:: Supplied information ::
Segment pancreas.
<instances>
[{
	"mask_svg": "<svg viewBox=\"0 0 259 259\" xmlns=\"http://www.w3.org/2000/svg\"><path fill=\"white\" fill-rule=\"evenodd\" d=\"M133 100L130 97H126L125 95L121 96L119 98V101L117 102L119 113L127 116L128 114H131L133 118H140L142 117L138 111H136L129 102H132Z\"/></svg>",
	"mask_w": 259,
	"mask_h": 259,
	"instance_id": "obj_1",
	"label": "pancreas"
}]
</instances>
:::
- _Requirement_:
Return all entries exactly.

- _Answer for the task_:
Segment pancreas.
<instances>
[{
	"mask_svg": "<svg viewBox=\"0 0 259 259\" xmlns=\"http://www.w3.org/2000/svg\"><path fill=\"white\" fill-rule=\"evenodd\" d=\"M133 100L130 97H126L125 95L121 96L119 98V101L117 102L119 113L127 116L128 114H131L133 118H140L142 117L138 111H136L129 102H132Z\"/></svg>",
	"mask_w": 259,
	"mask_h": 259,
	"instance_id": "obj_1",
	"label": "pancreas"
}]
</instances>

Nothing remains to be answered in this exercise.